Git hosting

form-feed: Display ^L glyphs as horizontal lines

Clone

git clone https://depp.brause.cc/form-feed.git

Files

Size Path
img/
35148 LICENSE
3130 README.md
5870 form-feed.el

README.md

About

form-feed is a minor mode that displays pesky ^L glyphs certain developers use to delimit pages in the form of lines spanning the entire window width. It is also possible to display a less wide line by customizing form-line-width before loading the package, see its docstring for possible options.

Screenshot

Installation

Install from MELPA (stable) with M-x package-install RET form-feed RET.

form-feed is also available as a recipe in GNU Guix.
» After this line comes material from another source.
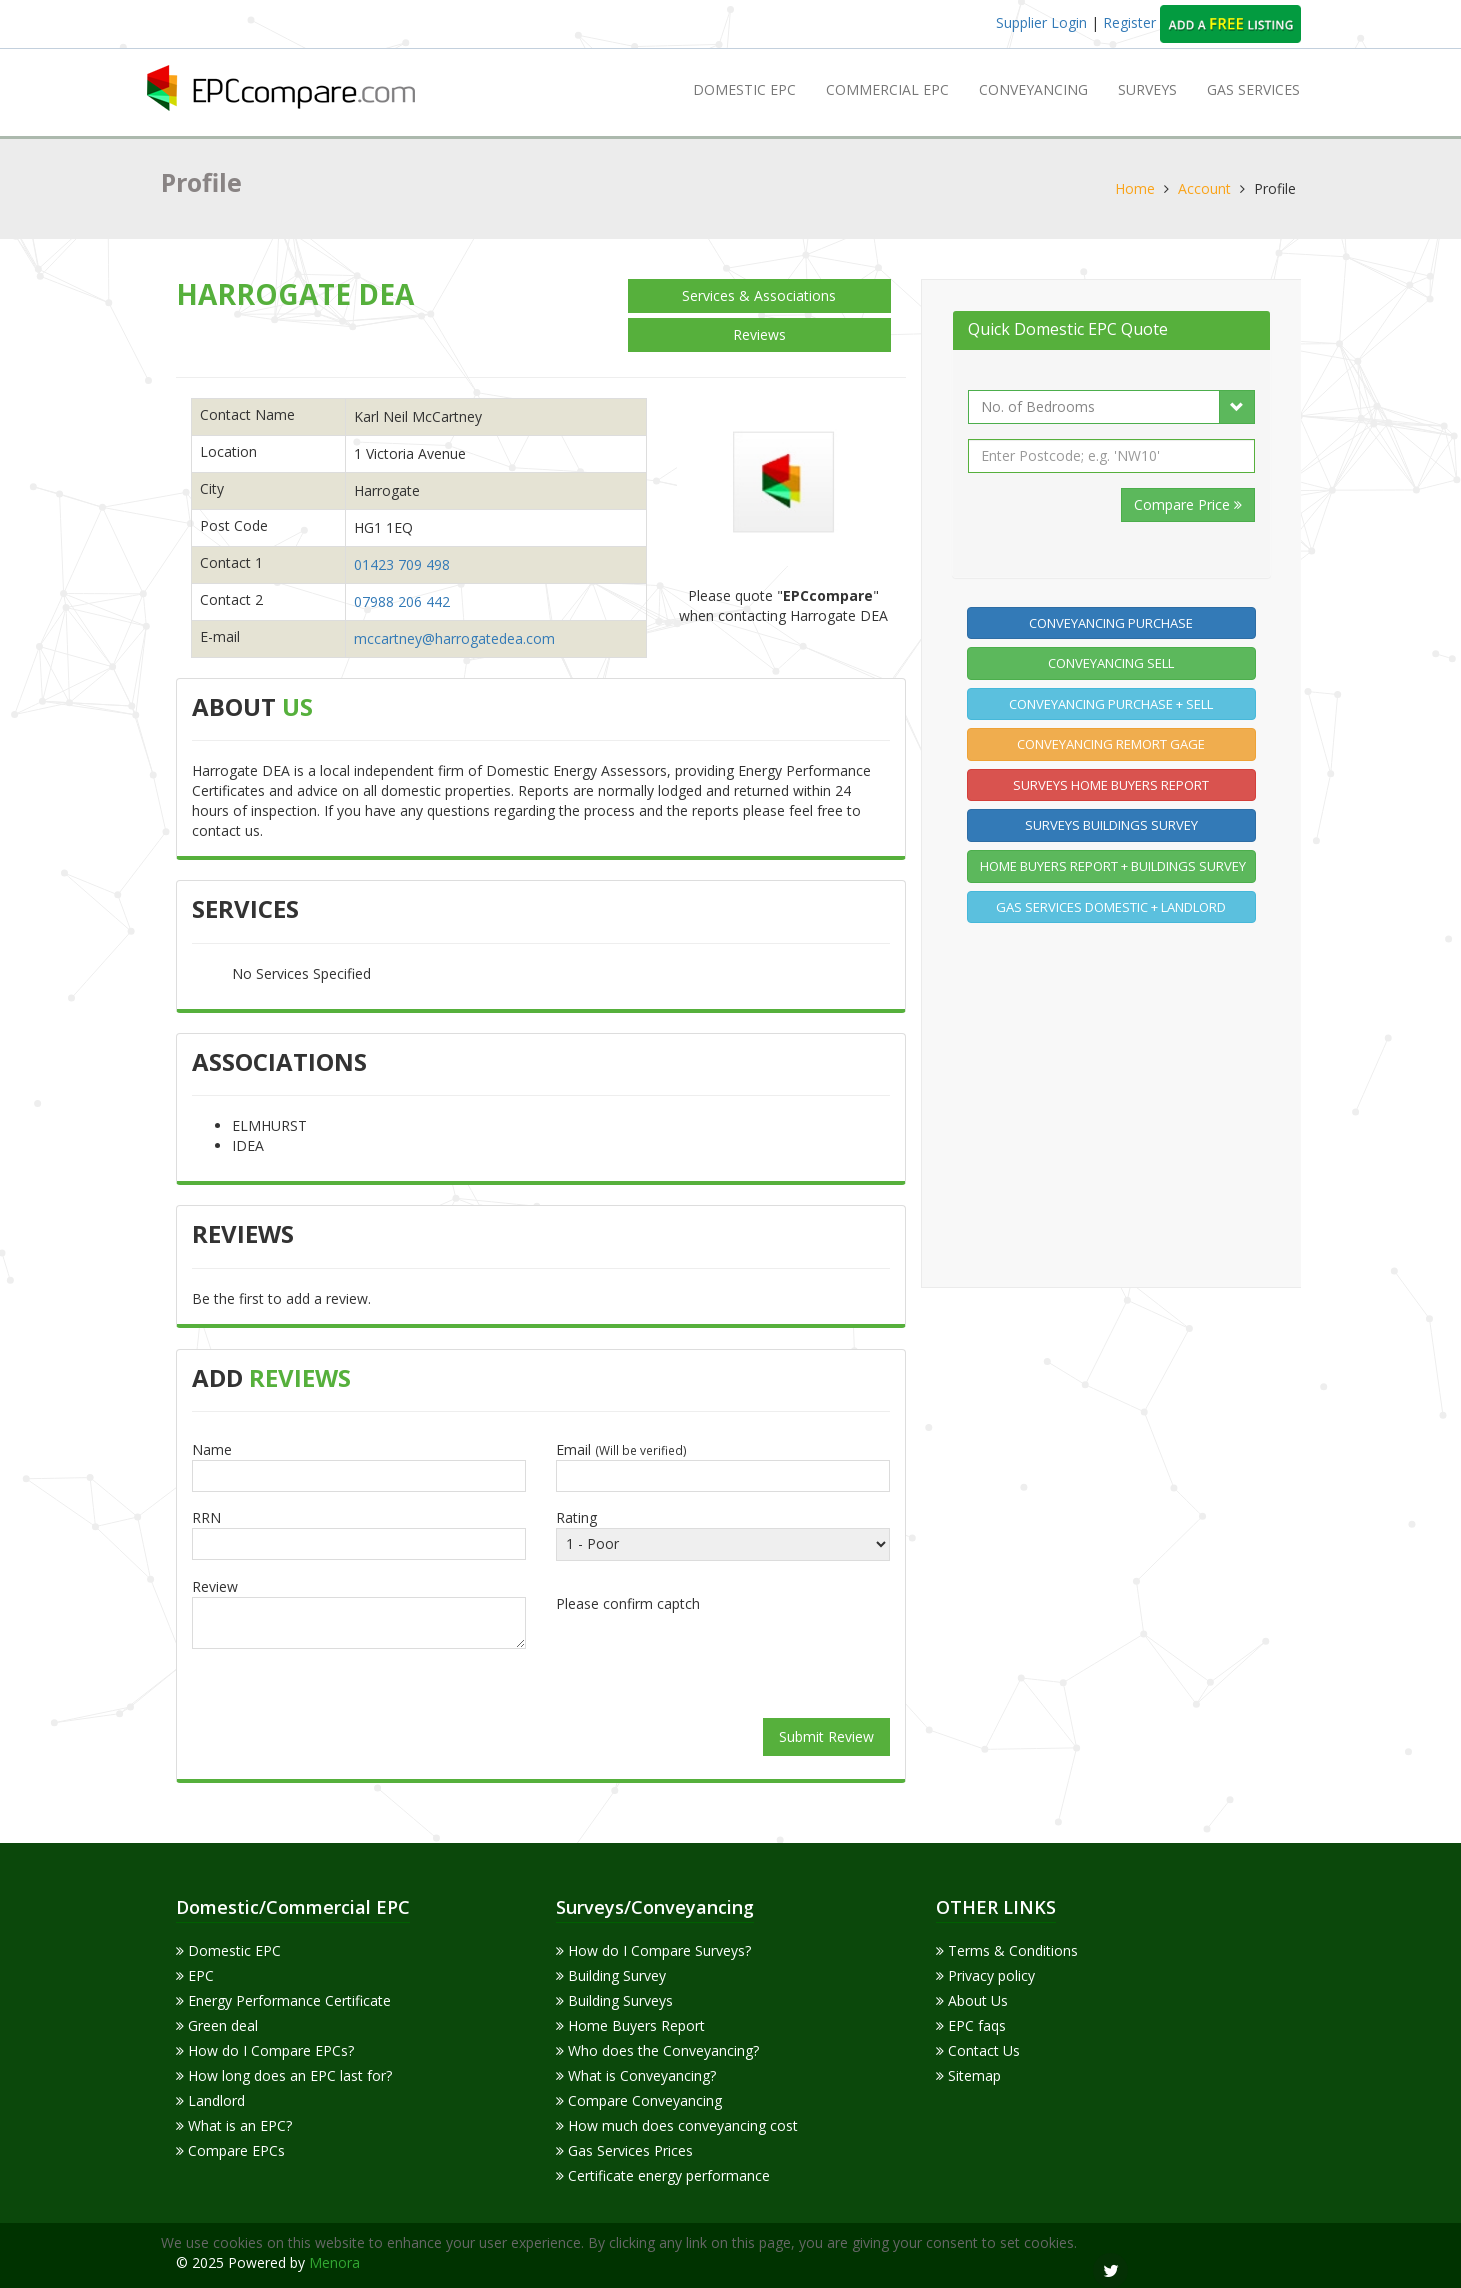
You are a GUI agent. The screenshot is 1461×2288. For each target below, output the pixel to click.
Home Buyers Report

Install with guix install emacs-form-feed.

Usage

Enable the minor mode manually with M-x form-feed or in a hook:

(add-hook 'emacs-lisp-mode-hook 'form-feed-mode)

You can also enable it globally:

(global-form-feed-mode)

This allows customizing what modes it should and shouldn't be enabled in, see form-feed-include-modes and form-feed-exclude-modes.

Internals

There are a bunch of ways of attacking the problem, one of the more obscure ones is manipulating the display table of every window displaying the buffer. Unfortunately this approach is limited to replacing a glyph with an array of other glyphs, but guaranteed to work on non-graphical display as well. The other approach is putting an overlay or text property over the glyph which manipulates its look. Since a face on its own won't do the trick, this package uses a lesser known feature of font-lock that allows one to add text properties as part of the face definition associated with the page delimiter glyph and tells it to remove those on fontification changes to make sure disabling works equally well. This also means that while this package is conceptually very simple and non-invasive, it might not work on non-graphical displays. As a workaround I've made Emacs use underlining instead of strike-through on such displays.

The implementation of display lines was inspired by the magic-buffer package, but did eventually remove its "cursor kicking" due to a rather puzzling bug.